Dozens of preclinical arthritis models have been developed... none of these, however, is truly RA, and none consistently predicts the effect of a therapeutic agent in patients.

Rheumatoid arthritis (RA) remains a uniquely human disease. Dozens of preclinical arthritis models have been developed in a variety of species (e.g. mouse, rat, rabbit and monkey) that involve spontaneous or induced synovial inflammation. None of these, however, is truly RA, and none consistently predicts the effect of a therapeutic agent in patients.
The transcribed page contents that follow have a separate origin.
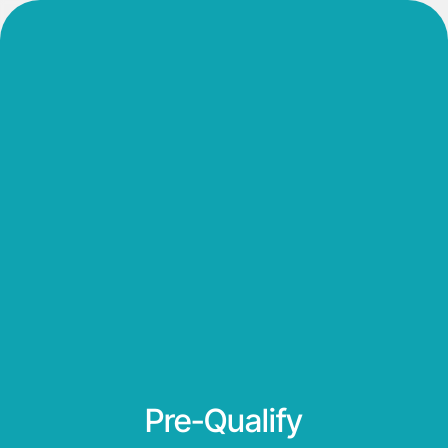
Pre-Qualify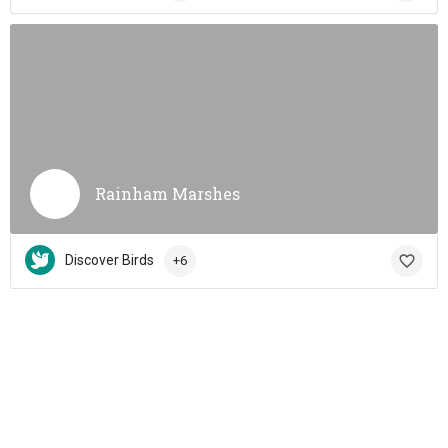
Rainham Marshes
Discover Birds
+6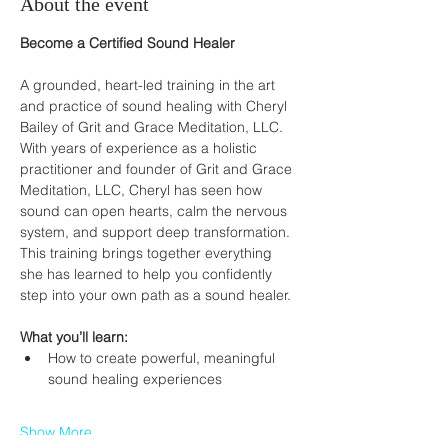
About the event
Become a Certified Sound Healer
A grounded, heart-led training in the art 
and practice of sound healing with Cheryl 
Bailey of Grit and Grace Meditation, LLC.
With years of experience as a holistic 
practitioner and founder of Grit and Grace 
Meditation, LLC, Cheryl has seen how 
sound can open hearts, calm the nervous 
system, and support deep transformation.
This training brings together everything 
she has learned to help you confidently 
step into your own path as a sound healer.
What you’ll learn:
How to create powerful, meaningful 
sound healing experiences
Show More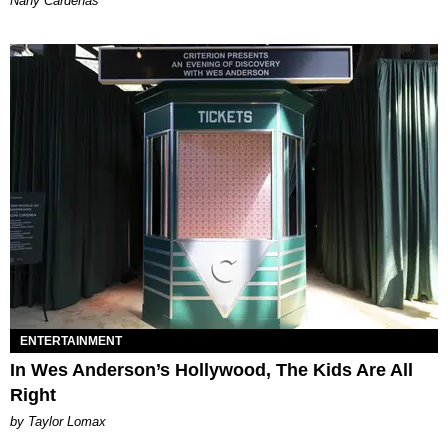
Nany Cárdenas
ENTERTAINMENT
In Wes Anderson’s Hollywood, The Kids Are All
Right
by Taylor Lomax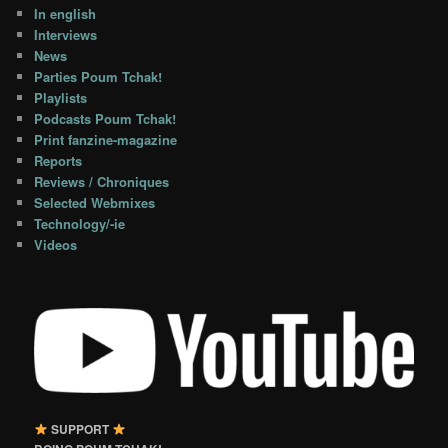
In english
Interviews
News
Parties Poum Tchak!
Playlists
Podcasts Poum Tchak!
Print fanzine-magazine
Reports
Reviews / Chroniques
Selected Webmixes
Technology/-ie
Videos
SUPPORT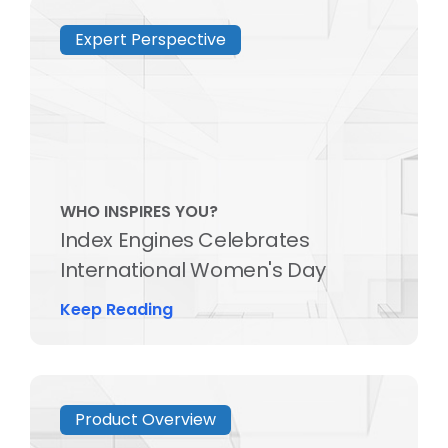
Expert Perspective
WHO INSPIRES YOU?
Index Engines Celebrates
International Women's Day
Keep Reading
Product Overview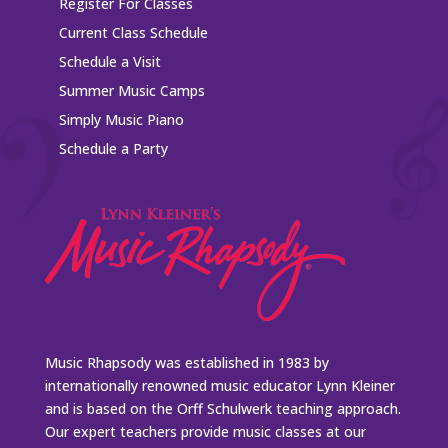
Register For Classes
Current Class Schedule
Schedule a Visit
Summer Music Camps
Simply Music Piano
Schedule a Party
Music Rhapsody was established in 1983 by
internationally renowned music educator Lynn Kleiner
and is based on the Orff Schulwerk teaching approach.
Our expert teachers provide music classes at our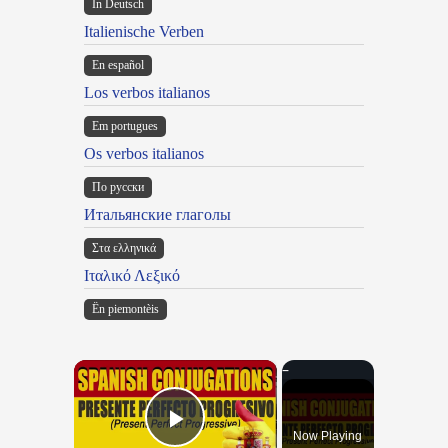
In Deutsch
Italienische Verben
En español
Los verbos italianos
Em portugues
Os verbos italianos
По русски
Итальянские глаголы
Στα ελληνικά
Ιταλικό Λεξικό
Ën piemontèis
×
Now Playing
Play Video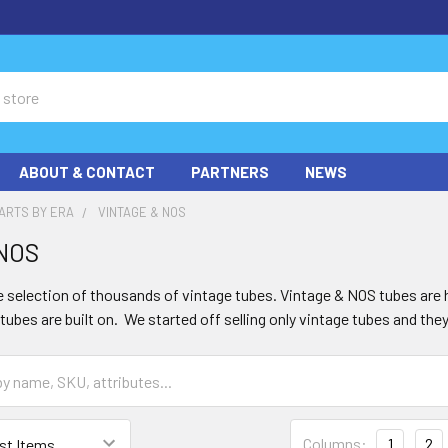
ABOUT & CONTACT
PARTNERS
NEWS
ARTS BY ERA
VINTAGE & NOS
 NOS
 selection of thousands of vintage tubes. Vintage & NOS tubes are h
ubes are built on. We started off selling only vintage tubes and they
Columns:
1
2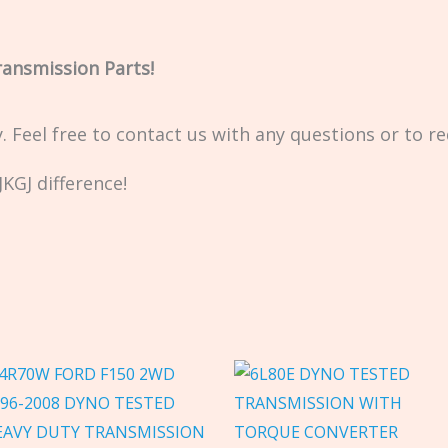
ransmission Parts!
ty. Feel free to contact us with any questions or to r
KGJ difference!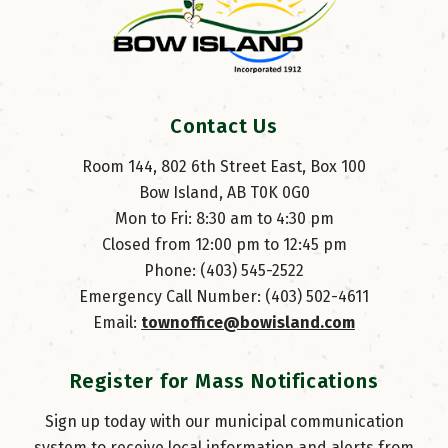
Contact Us
Room 144, 802 6th Street East, Box 100
Bow Island, AB T0K 0G0
Mon to Fri: 8:30 am to 4:30 pm
Closed from 12:00 pm to 12:45 pm
Phone: (403) 545-2522
Emergency Call Number: (403) 502-4611
Email: 
townoffice@bowisland.com
Register for Mass Notifications
Sign up today with our municipal communication
system to receive local information and alerts from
Researchers in academia and the pharmaceutical industry are often led astray by relying too much on animal models. For instance, interleukin-6 deficiency has little or no effect in passive transfer models of arthritis or in tumor necrosis factor transgenic mice, and methotrexate is only marginally effective in collagen-induced arthritis (CIA). Anti-CD20 antibodies only work when administered very early in CIA, but not in established disease. For all these drugs, considering the model results without clinical context could have lead investigators to abandon an effective therapeutic approach. Conversely, positive data in rodents might lead to overestimation of the therapeutic effect in humans; for example, NSAIDs are remarkably effective in rat adjuvant arthritis, but provide only modest relief in RA. A comprehensive review has provided an outstanding summary of how various therapeutic interventions affect the disease course in standard animal models (Hegen M et al. [2008] Ann Rheum Dis 67: 1505–1515), and another discusses cytokine profiles in animal models in relation to RA (Firestein GS et al. [2004] J Clin Invest 114: 471–474).

Animal models have a major place in our preclinical armamentarium, and drug development would be impossible without them. Preclinical models of RA can be used to test very specific hypotheses about the mechanisms of therapeutic agents. For instance, a drug that modulates innate immunity could be evaluated in animal models that are dependent on this arm of the immune system, such as streptococcal cell wall arthritis or passive K/BxN serum arthritis. If the compound is not effective in these models, then the approach should probably be questioned. A therapy that inhibits adaptive immune responses should be effective in CIA, adjuvant arthritis or antigen-induced arthritis, as disease in these models is mediated by antigen-specific immune responses by T and B lymphocytes. No other way has yet been found to evaluate the potential of the myriad of therapeutic targets. In vitro studies, computer modeling and experiments in silico have potential, but we need more validation and information on in vivo relevance before launching expensive, time consuming and potentially toxic clinical development programs.

Although assessment of antirheumatic drugs in animal models is still an essential component of drug development, they need to be used judiciously. I generally do not recommend profiling a compound extensively with multiple models. A few simple experiments in systems that test relevant pathways and evaluate the effects on innate and adaptive responses are usually sufficient to make a decision. Evaluation in 'active' and 'passive' models can provide information on the mechanism of action, as can studies that compare efficacy when treatment is initiated before symptom onset versus well-established disease.

Regardless of the approach, it takes a leap of faith to study a compound in humans on the basis of a combination of in vitro studies, in vivo animal experiments and our understanding of the pathogenesis of RA. The risk of toxicity and inadequate efficacy in human trials can be decreased with experiments in animal models, but until 'RA in a mouse' is produced, we can only use these studies to decrease, rather than eliminate, that risk.